Available records Start Marker

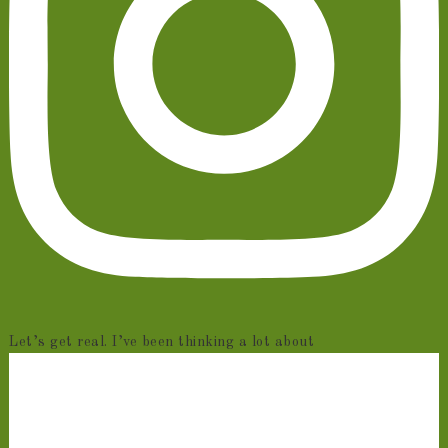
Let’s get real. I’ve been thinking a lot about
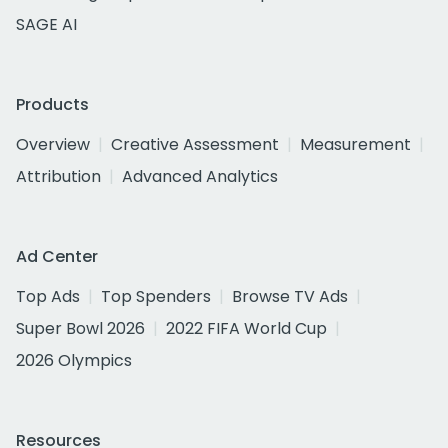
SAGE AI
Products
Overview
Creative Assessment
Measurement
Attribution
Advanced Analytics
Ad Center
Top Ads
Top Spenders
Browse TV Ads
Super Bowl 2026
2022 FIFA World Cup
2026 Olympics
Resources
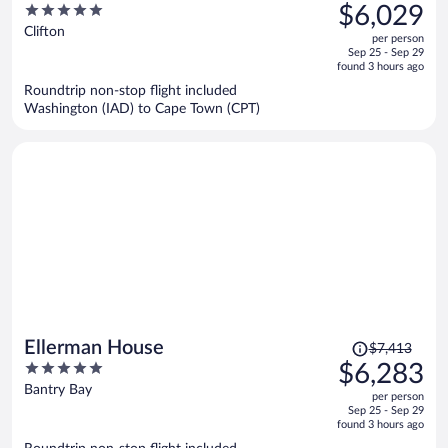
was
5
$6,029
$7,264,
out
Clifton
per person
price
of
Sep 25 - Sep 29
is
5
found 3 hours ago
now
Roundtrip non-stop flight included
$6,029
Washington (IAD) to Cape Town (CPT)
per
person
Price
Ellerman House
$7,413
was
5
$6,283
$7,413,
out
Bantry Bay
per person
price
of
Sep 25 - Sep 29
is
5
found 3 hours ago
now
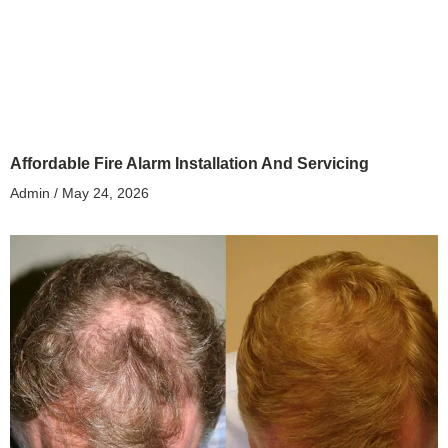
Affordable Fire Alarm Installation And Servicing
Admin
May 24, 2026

Available records End Marker
Available records Start Marker

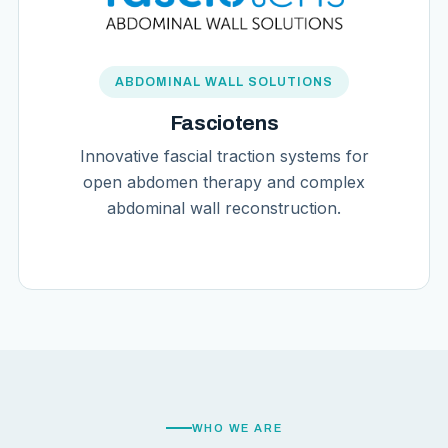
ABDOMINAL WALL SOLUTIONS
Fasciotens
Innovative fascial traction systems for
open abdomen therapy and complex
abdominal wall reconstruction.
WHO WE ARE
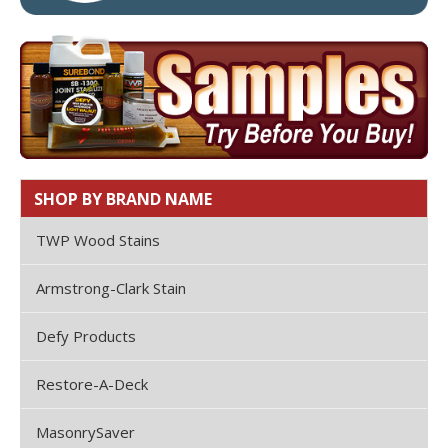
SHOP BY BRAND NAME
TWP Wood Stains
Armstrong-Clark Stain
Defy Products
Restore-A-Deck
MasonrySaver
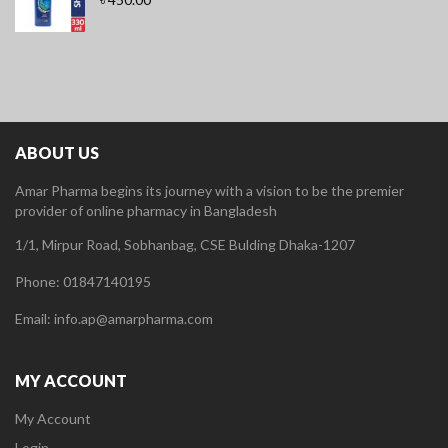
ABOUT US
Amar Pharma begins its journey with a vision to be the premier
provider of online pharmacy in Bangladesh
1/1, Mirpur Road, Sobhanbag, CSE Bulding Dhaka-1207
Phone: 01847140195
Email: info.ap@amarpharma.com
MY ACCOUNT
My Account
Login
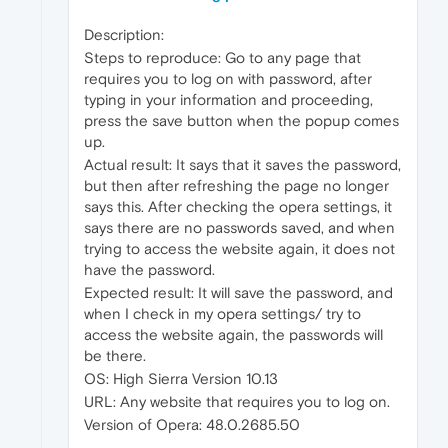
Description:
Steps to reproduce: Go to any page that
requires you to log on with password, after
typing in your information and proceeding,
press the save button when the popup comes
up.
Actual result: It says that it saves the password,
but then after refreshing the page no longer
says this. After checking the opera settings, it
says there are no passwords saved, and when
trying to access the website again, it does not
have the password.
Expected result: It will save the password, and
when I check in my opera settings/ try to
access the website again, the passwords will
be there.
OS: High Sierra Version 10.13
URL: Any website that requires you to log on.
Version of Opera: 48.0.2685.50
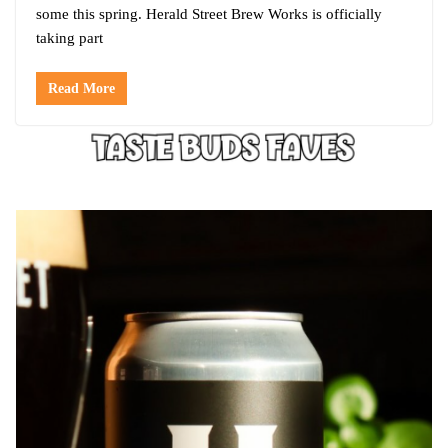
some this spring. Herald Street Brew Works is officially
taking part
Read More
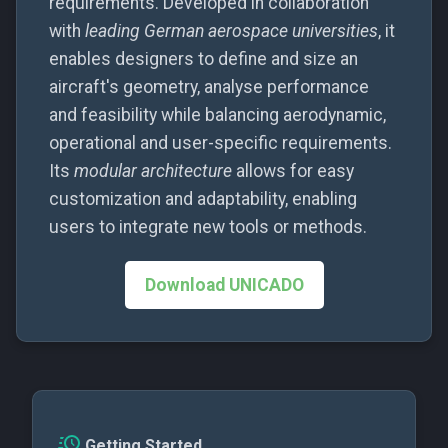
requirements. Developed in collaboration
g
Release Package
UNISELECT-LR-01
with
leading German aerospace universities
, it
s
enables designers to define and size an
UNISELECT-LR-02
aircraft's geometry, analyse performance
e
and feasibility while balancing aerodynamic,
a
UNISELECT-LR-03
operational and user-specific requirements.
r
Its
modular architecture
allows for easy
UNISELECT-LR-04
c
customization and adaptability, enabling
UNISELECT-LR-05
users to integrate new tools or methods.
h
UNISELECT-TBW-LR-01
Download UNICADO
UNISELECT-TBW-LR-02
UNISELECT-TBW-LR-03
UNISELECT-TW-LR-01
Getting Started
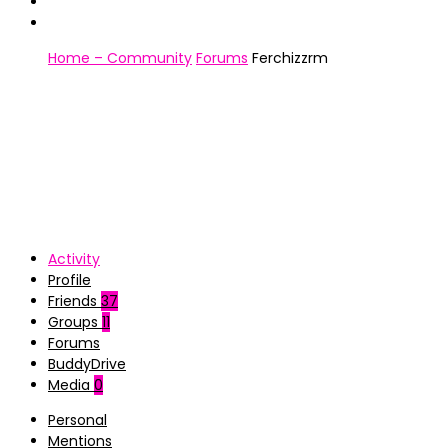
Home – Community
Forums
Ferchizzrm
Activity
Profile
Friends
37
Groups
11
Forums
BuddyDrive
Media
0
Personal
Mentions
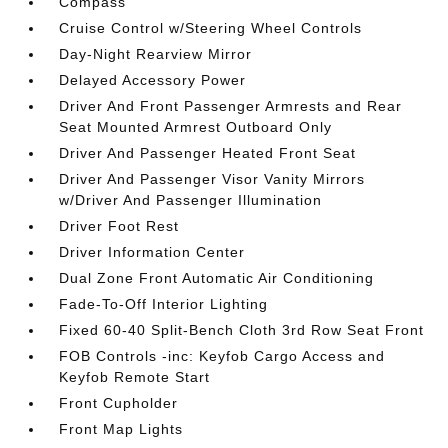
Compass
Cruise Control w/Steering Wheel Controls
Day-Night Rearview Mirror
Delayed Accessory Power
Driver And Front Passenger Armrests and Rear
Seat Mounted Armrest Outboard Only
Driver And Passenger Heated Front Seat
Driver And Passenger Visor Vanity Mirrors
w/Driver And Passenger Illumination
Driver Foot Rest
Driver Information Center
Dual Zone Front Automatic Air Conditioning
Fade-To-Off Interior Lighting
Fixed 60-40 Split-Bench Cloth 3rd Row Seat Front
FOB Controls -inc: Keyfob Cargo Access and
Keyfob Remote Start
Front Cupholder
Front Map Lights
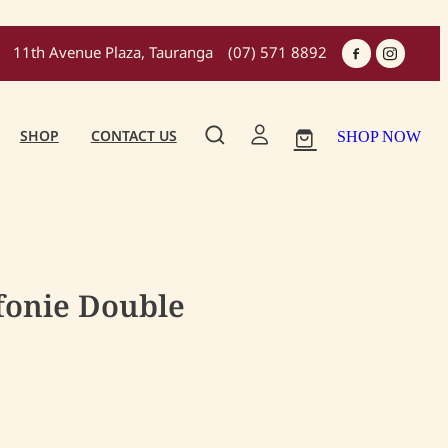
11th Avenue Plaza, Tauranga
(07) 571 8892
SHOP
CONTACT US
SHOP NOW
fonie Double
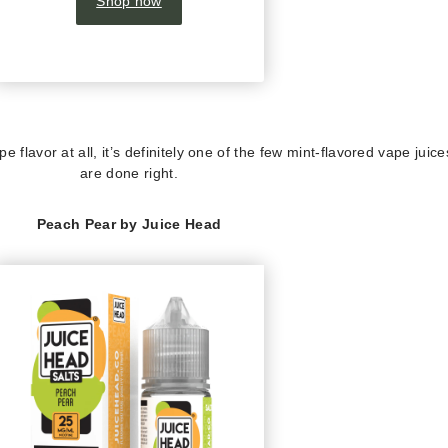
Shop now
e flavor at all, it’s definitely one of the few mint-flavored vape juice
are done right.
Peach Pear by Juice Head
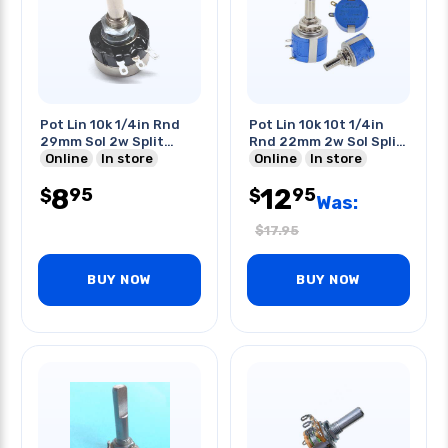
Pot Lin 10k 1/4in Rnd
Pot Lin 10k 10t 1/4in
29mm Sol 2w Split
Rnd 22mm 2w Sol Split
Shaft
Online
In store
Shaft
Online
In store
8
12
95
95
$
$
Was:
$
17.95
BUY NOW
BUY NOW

Available records End Marker

• Action item: Across the data above, how many lines carry the word "requirements"? Only the number is needed.

• Written response: 2